What can we make of the letters B and O. I don't think that I can spin out half a page of drivel on Bang and Olufsen so I will just say that in my opinion they are still bloody overpriced for a not very good sound reproduction (in my opinion) but they always were.
I could spin out quite a lot on Body Odour and how I find it distasteful in the extreme. There is nothing "manly" about BO (or womanly for that matter) and it is a problem that rarely requires more than a good wash to remove and a regular change of clothes. Of course there are some individuals who are affected with medical conditions that cause intense and unpleasant BO (poor devils) but they are few and far between and in most smelly peoples cases it is poor personal hygiene (i.e. idleness) to blame. Having said that I am not going to gripe about people who start the day clean, do a days labour and at the end of it smell "hot and damp". When I worked at a pub outside Fareham, a lot of the clientèle were local labourers. At the end of the day, they would come in from a day's physical labour, often hot and sweaty, sup back a swift pint (rarely two) and then go home for a shower / bath / wash and a meal before returning to the pub later in the evening.
Bad Oberdorf. It sounds like a rotten place to stay but I can assure you that it has stunning views and lots of things to do for the active person. A most pleasant spot. Oh, if you don't want the hassle of reading that website in the original German, if you use Google Chrome then you can opt to translate the text into your national language (well, it does it into English so I am assuming that it is to your national language).
Basic Origami. Ah, the Japanese martial art of killing someone with a piece of folded paper... I used to be a black belt in Origami.
Black Olives. Oh yum! With a stronger flavour than their green cousins, black olives are one of the foods of the gods.

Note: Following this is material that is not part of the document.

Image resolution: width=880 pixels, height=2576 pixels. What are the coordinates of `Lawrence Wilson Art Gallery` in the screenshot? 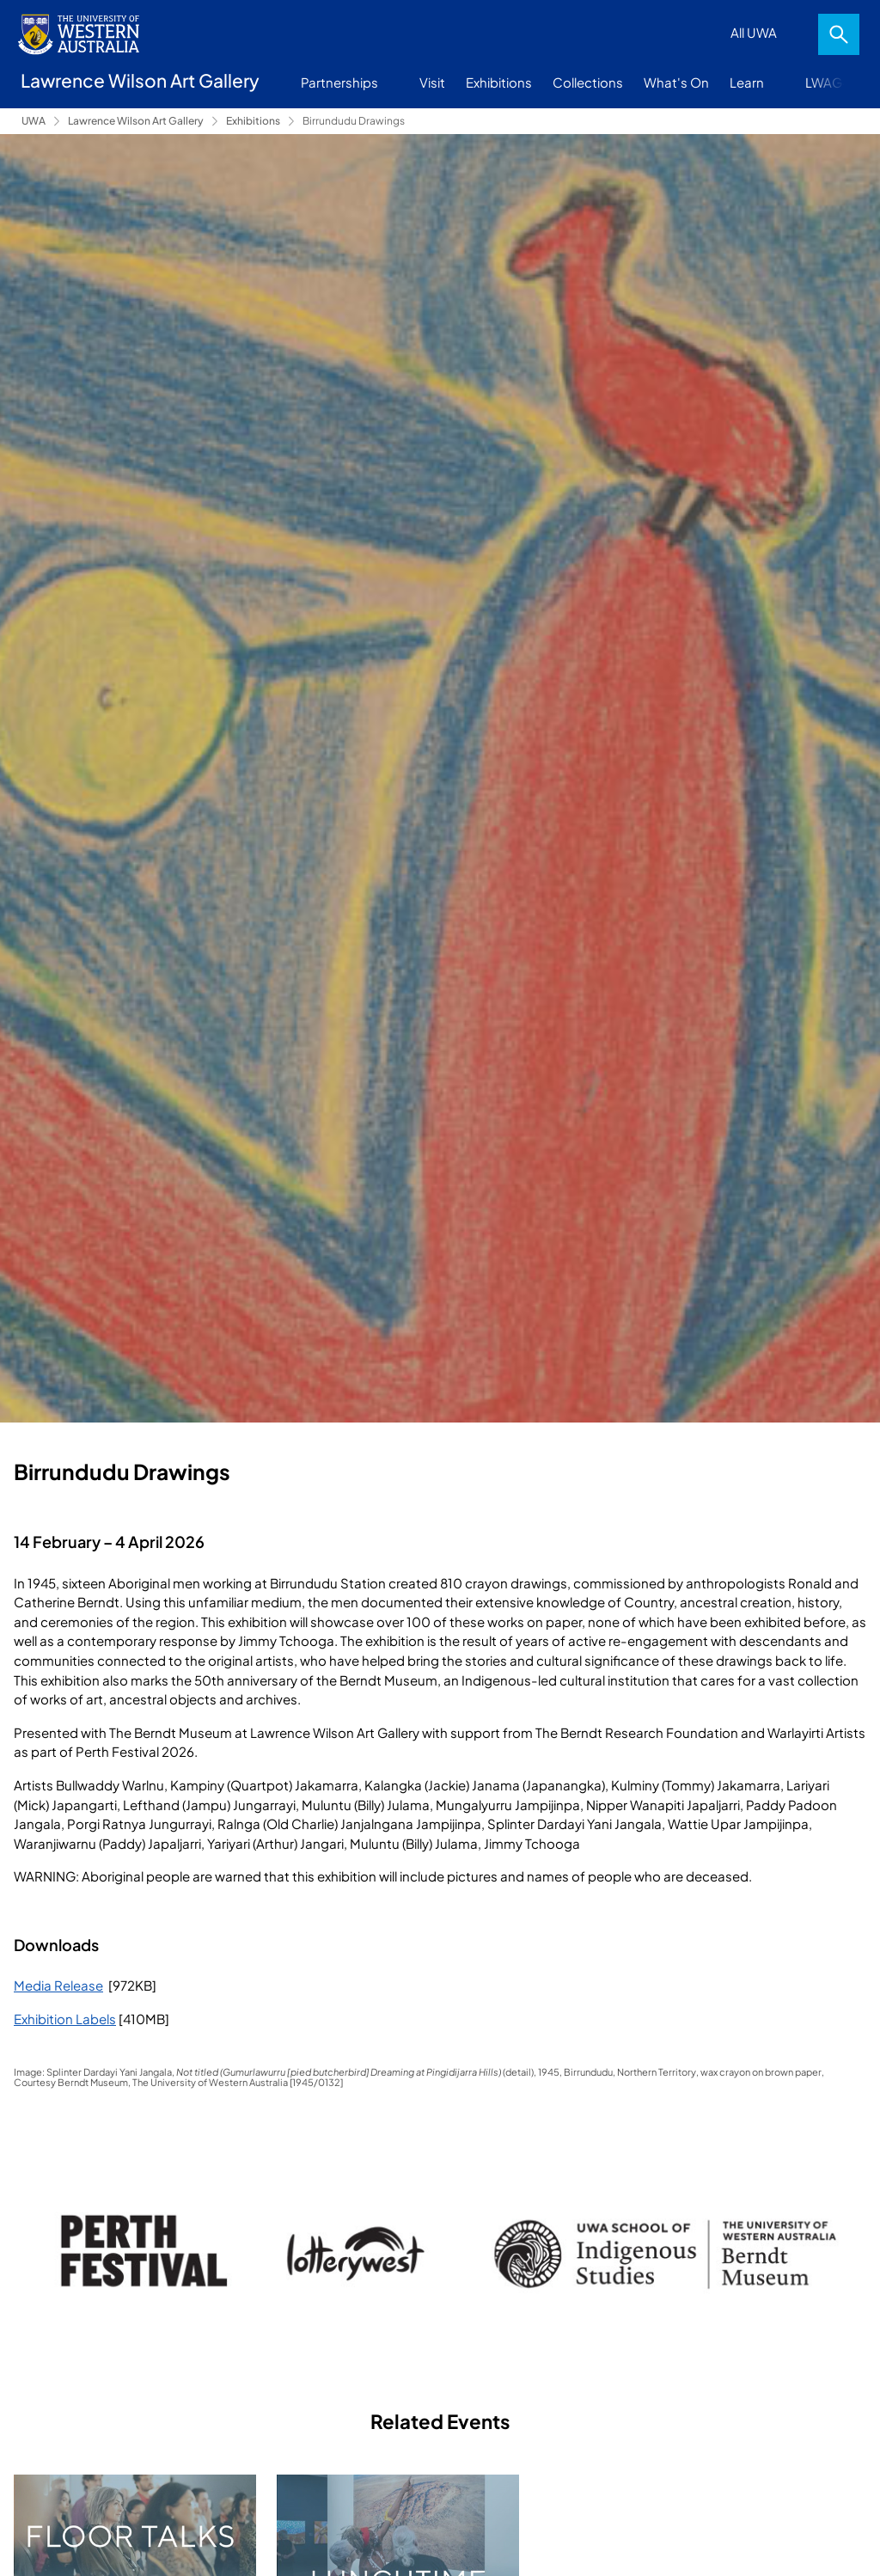 It's located at (136, 120).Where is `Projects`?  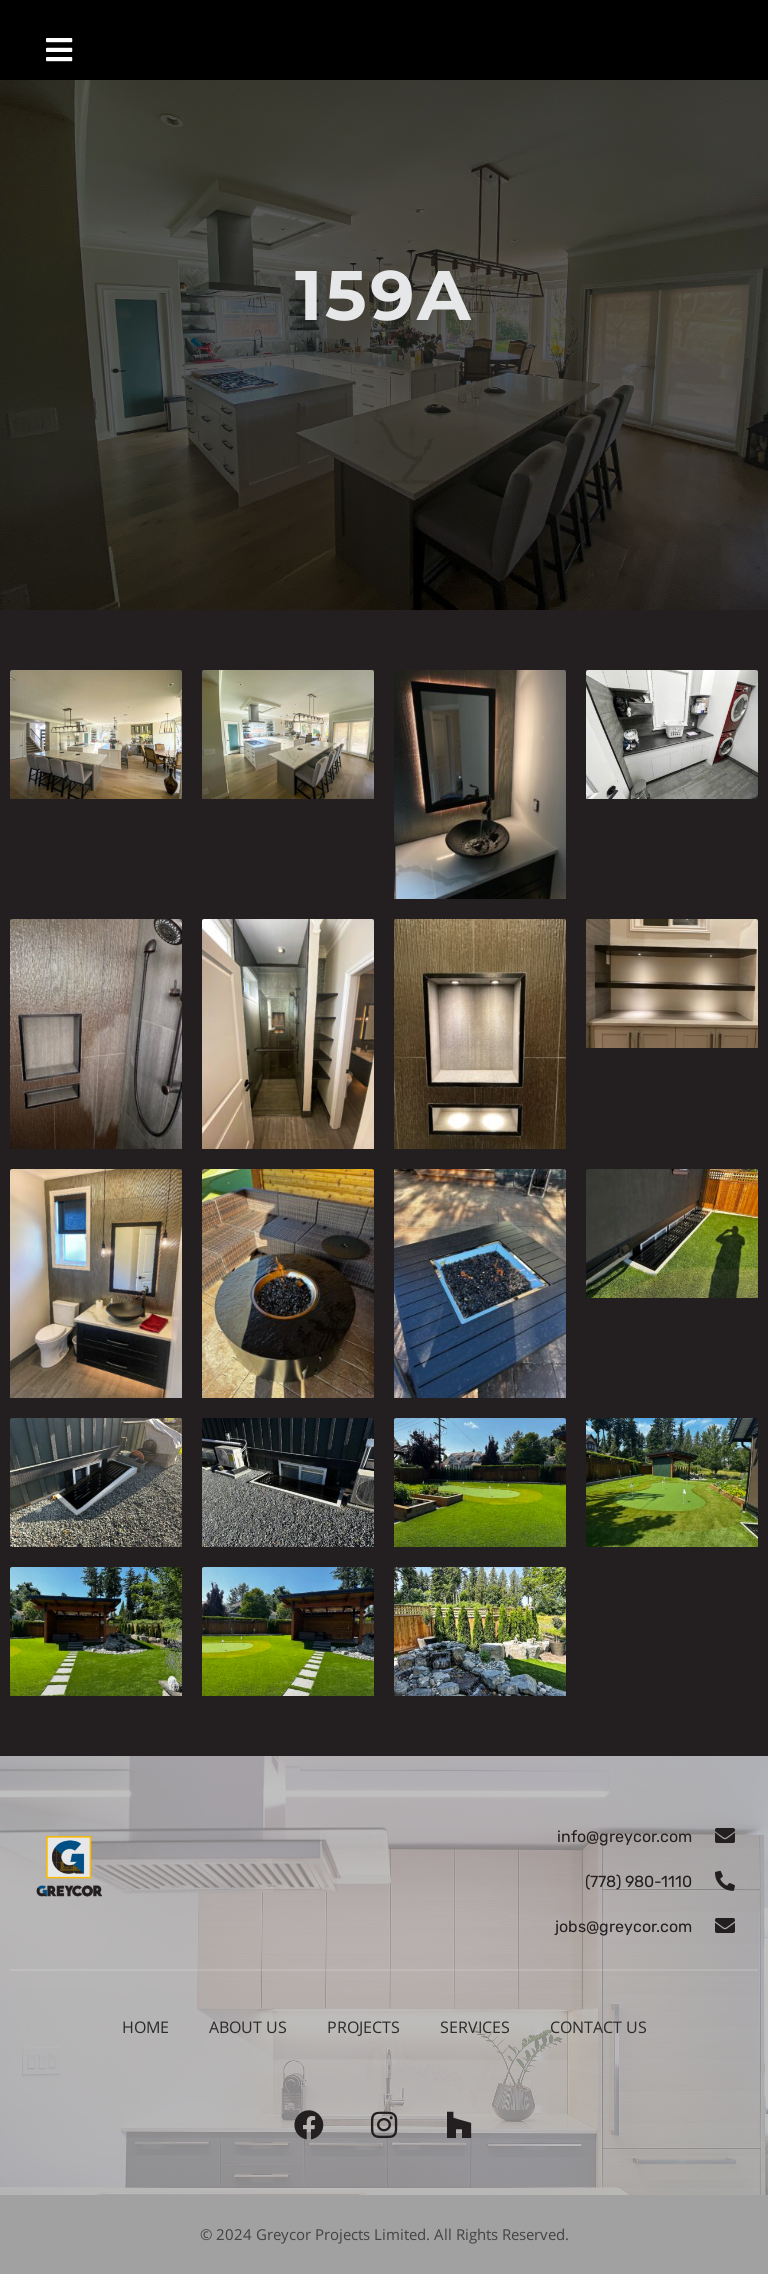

I first came across them when I was about six because my father liked them on his baked beans on toast! The biggest problem with black olives was how to procure them all those year ago, which brings me on to British opprobrium (scornful contempt - that will save you looking it up) for foreign foodstuffs. I have never understood the British palette and the national scorn for "foreign muck". Thankfully with the advent of relatively cheap foreign travel, the British taste has become educated in a huge variety of foreign foods and now tasty treats such as black olives can be purchased from any supermarket but back in "those days" (almost fifty years ago) it was all but impossible to get hold of them and one was viewed with the gravest suspicion if one dared ask for them in delicatessens.
There. I think that I have just about done the B and O theme to death today. Next month it will be C and P. It only remains for me to wish you a Happy New Year and now I am going to Bugger Off!